God help them, they'll get that.

Rollory said...

Mine was when John McCain, the coward, made a big fakery of "suspending" his campaign in order to rush back to DC to SUPPORT passage of the TARP, which on all possible points of law, morality, economics, and popular support, he should have opposed, thus deliberately throwing the election to Obama.

That election was the chance to actually Do Something, and John McCain, the coward, deliberately chose not to. (Not just with the TARP. He deliberately instructed his staff never to mention the name of Jeremiah Wright. He deliberately avoided saying even one word about the illegal foreign credit card donations to Obama's campaign. I could go on. The election was his for the taking, and he chose not to take it.)

Fine. It's not my country anymore, and it's not my responsibility anymore.

The Constitution doesn't apply anymore; to borrow a line from Chesterton, it is not that it was tried and found wanting, but that it was found difficult and not tried. The American people, as they are today, do not want it, do not want to follow it - that's too long and complicated a process involving too much minutiae and pesky details like government not being allowed to do what the people are screaming for right this minute.

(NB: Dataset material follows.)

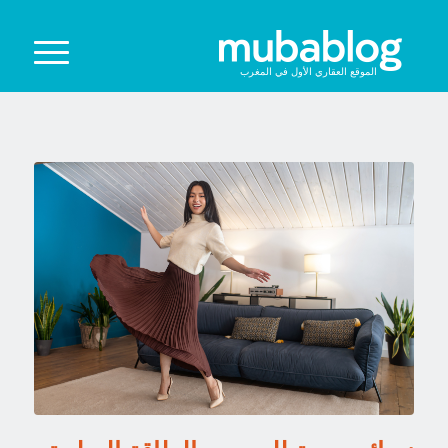
الموقع العقاري الأول في المغرب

They want someone to take care of them.

God help them, they'll get that.

Anonymous said...

Baron Bodesey
To despair or not to despair is a matter of faith. Not faith in the limited religous sense , but faith in our spiritual and cultural roots , of which religion is only a small part . This faith is something each individual must find for himself , even when we try help to each other finding it .
For me personally despair was dissolved by an almost mystic experience I had several years ago of being a Soldier , of entering into and becomming with my whole being this ''role'' which I had until this moment only PLAYED at being . I do not claim to be capable of explaining or even understanding why this experience made my life enormously more easy , but it did . Perhabs it has something to do with having the possibliity of ''Dying Well''

Ole Burde

Baron Bodissey said...

Ole Burde --

Just FYI, Dymphna wrote this post; it's not mine.

Judenlieber said...

There were several points for me:
When someone got a nomination by talking about hope and change, and "We are the ones we've been waiting for." Someone else said "We have to pass the bill to find out what's in it." and my wife said that she heard it too.
My daughter used the word Palestine. And others too numerous to mention.

Sagunto said...

"Was it the sadness that accompanied my realization of how few people turned out to vote in the 2012 election?"

On the bright side: imagine there was an election and no one turned up.

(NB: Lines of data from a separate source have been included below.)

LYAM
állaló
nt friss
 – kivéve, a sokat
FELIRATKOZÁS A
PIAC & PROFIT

I see it as people withdrawing consent from the perverted, statist, left-right system of unlimited government. More and more people should rediscover their ultimate sovereignty over the state, and its phony political game of false choices and thus opt-out.

The rest - having voted - shouldn't complain. They perpetuate their beloved fictional system of legalized plunder and may continue to try and rob one another by proxy, i.e. the state.